# Leaving Cert Applied: Education options for teens



## sansolde (15 Apr 2008)

To settle a parent/teen argument: can somebody give me an honest opinion about the option Leaving Cert Applied.  What type of student is LCA suitable for?  Is it considered a 'lower' form of leaving cert? Can kids go on to further/higher education after LCA? 
Opinions appreciated.


----------



## extopia (15 Apr 2008)

*Re: Education options for teens*



I think it is definitely a "lower" leaving cert, but better than leaving school after the junior cert. Could be a good option for students who have difficulty with academic work.


----------



## television (15 Apr 2008)

*Re: Education options for teens*

Im not sure if Institutes of technology will accept it for entry in fact im sure they dont. Also a lot of the time the kids going into to LCA can be kinda poorly behaved. However if LCA is done right in a school it can have some benifit if the student makes an effort. But it can be hard for genuine students in an LCA class because of the behaviour of a few. Overall I would say if you son daughter would not get a pass LC then LCA is probably the best route for them. A pass LC for me is to pass maths and english ordinary level  and get a few more passes. If he she is capable of this then I say stick to the ordinary leaving cert.


----------



## jeny (16 Apr 2008)

*Re: Education options for teens*

LCA is considered lower than Normal leaving Cert. 

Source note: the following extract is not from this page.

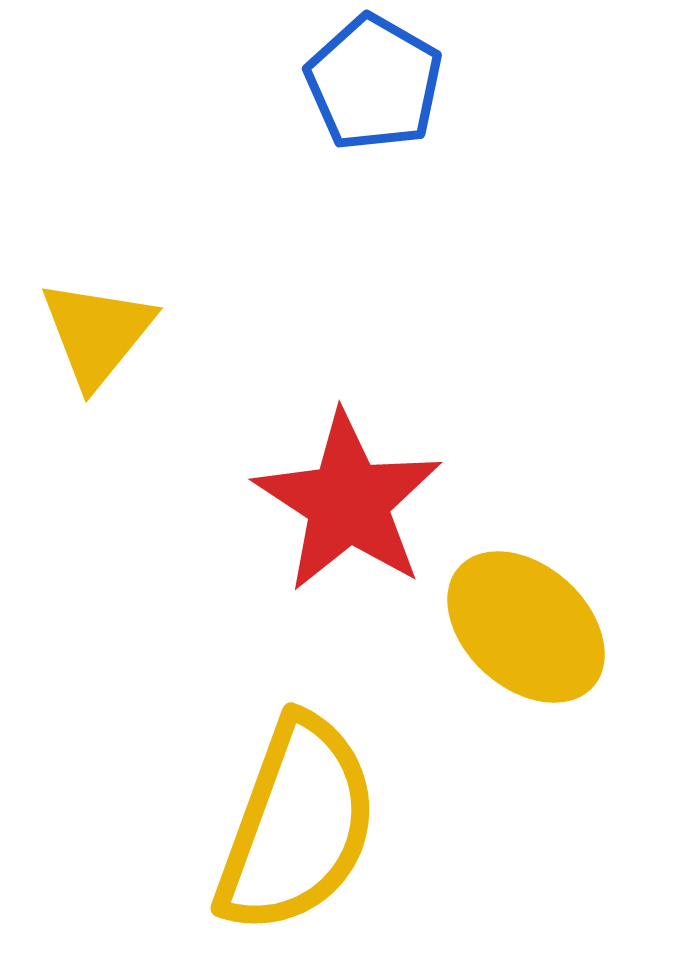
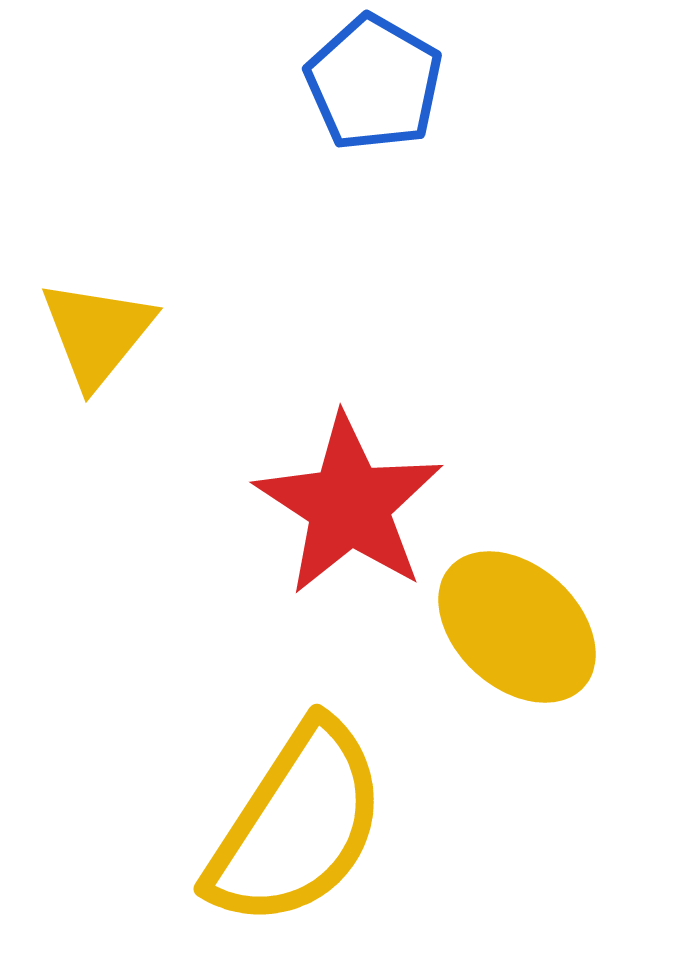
red star: moved 1 px right, 3 px down
yellow ellipse: moved 9 px left
yellow semicircle: rotated 13 degrees clockwise
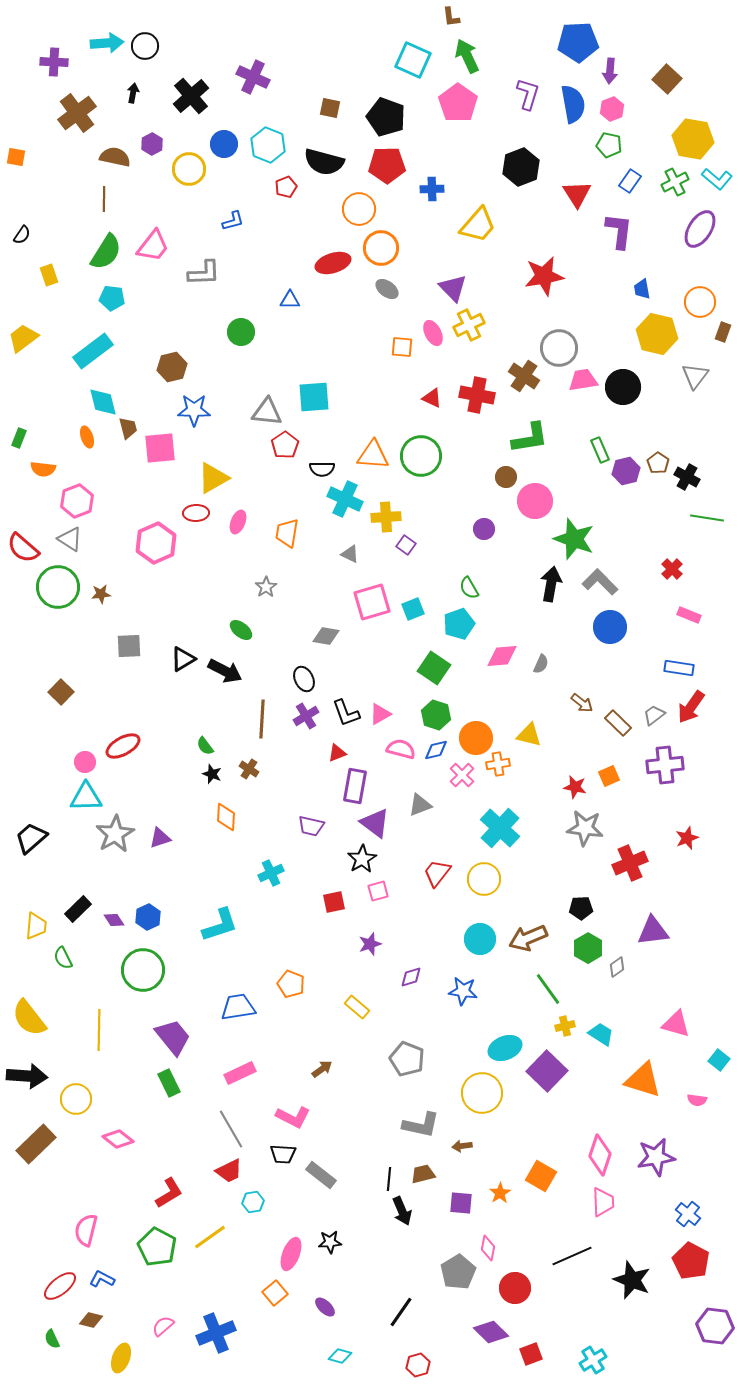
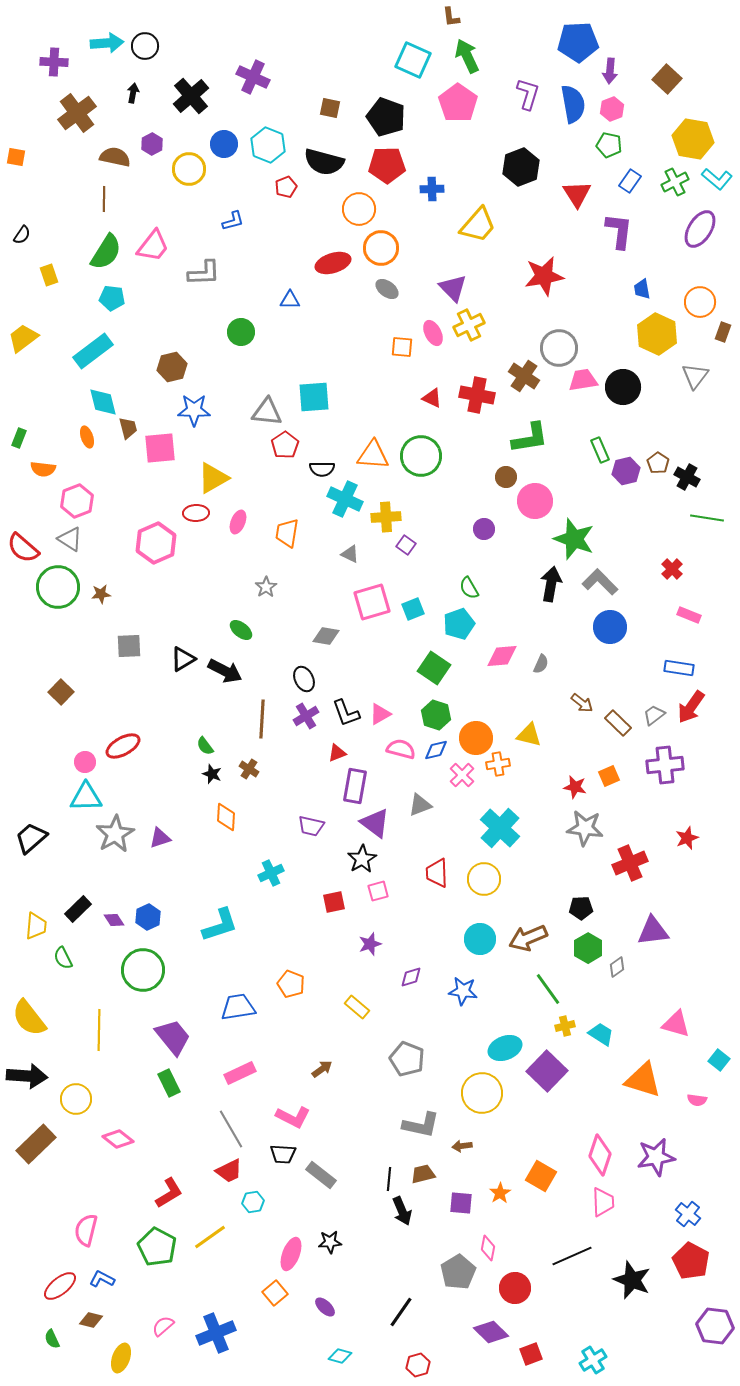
yellow hexagon at (657, 334): rotated 12 degrees clockwise
red trapezoid at (437, 873): rotated 40 degrees counterclockwise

You can g to college after but usually have to do a PLC course first, However generally students who participate in LCA are doing all lower or foundation subjetcs and dont think they are going to pass the LC so they to LCA to give them options.

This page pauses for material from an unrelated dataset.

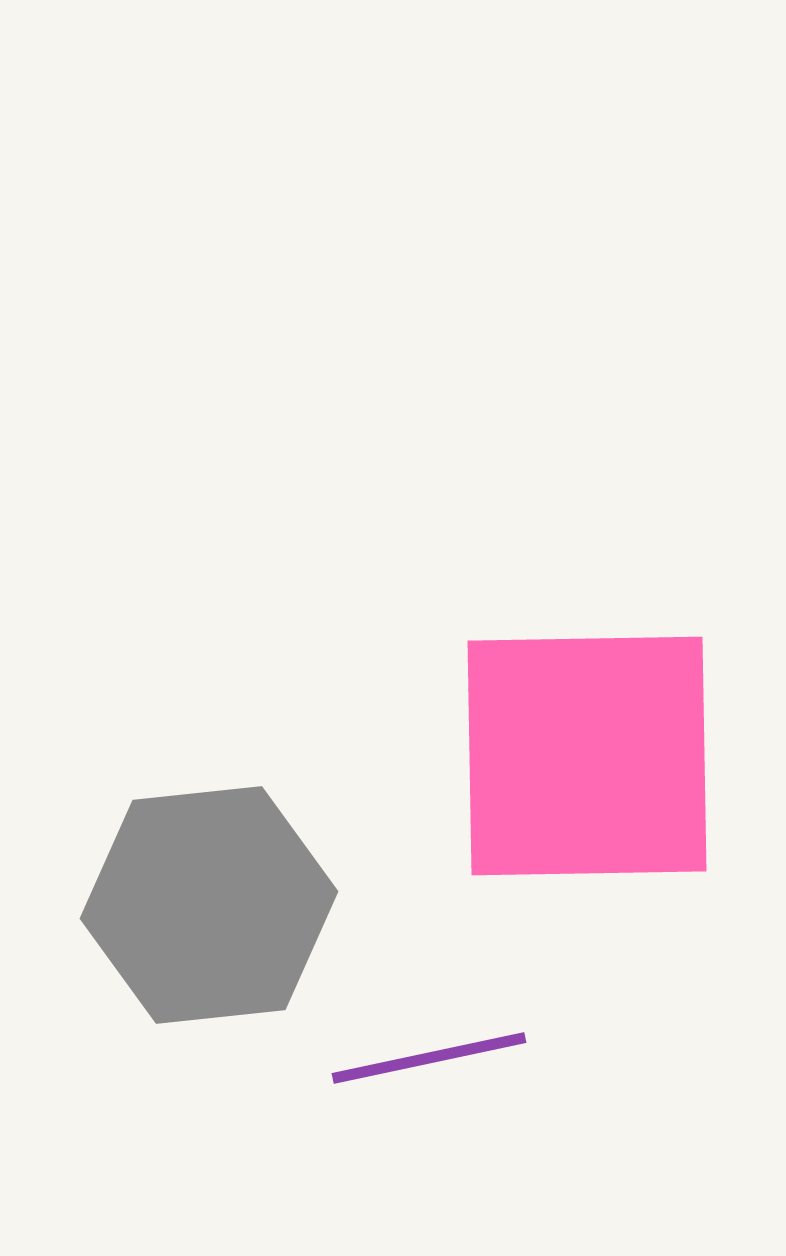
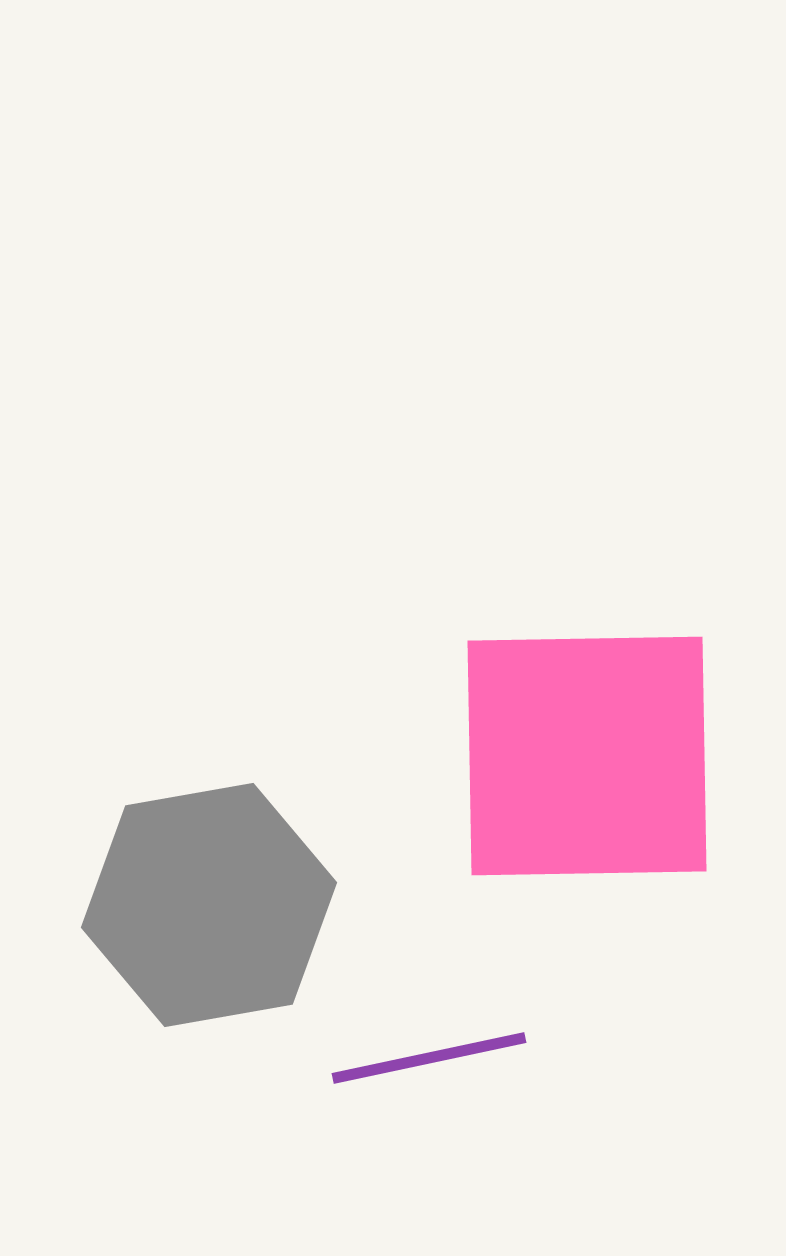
gray hexagon: rotated 4 degrees counterclockwise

Its geared i felt to people who want to go onto to FAS course etc like plumber, electric who are good with hands etc but not necessarily at sitting down and doing exams.

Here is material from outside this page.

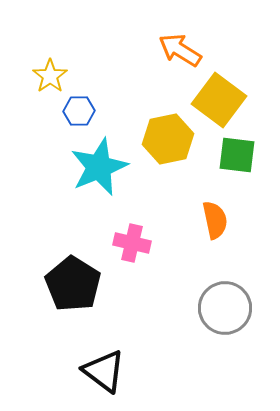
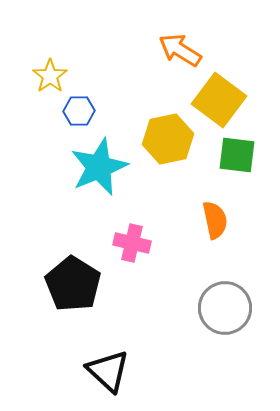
black triangle: moved 4 px right; rotated 6 degrees clockwise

I knew numerous people who did it and there have been mised outcomes, some set up own companies doing trade work( painting) some went onto do more courses i.e fitness insturctor & applied computer!

Its up to the person.

But i guess to answer your question- It is considered as lower than the LC


----------



## jeny (16 Apr 2008)

*Re: Education options for teens*

Just wondering does your child have any idea what they want to do at all?


----------



## sansolde (17 Apr 2008)

*Re: Education options for teens*

Thanks for the useful info. Jen my kid doesnt have much idea about career options, is just 15 years old but very good on computers + gadgets, loves cooking but also has a knack at makiing a quick €20 thru odd jobs. Definately not a reader and dislikes writing.   
LCA was my idea. My kid says LCA is for students of lower intelligence (in teen speak).


----------



## sansolde (17 Apr 2008)

*Re: Education options for teens*

I have to say that the info and opinions here have given me a pretty good overall idea of what to expect from LCA and at this stage dont think its the right course to take. It seems pretty final and I dont like the fact that the options for further study are limited.


----------



## pernickety (17 Apr 2008)

*Re: Education options for teens*

Isn't it sad though that if a child decides they want to be a plumber, plasterer, manual worker they are given the message that they have a 'lower' education and are held in lower esteem than our accountants, office workers etc. I know this has been the case for decades, but I think we should really question our attitudes here.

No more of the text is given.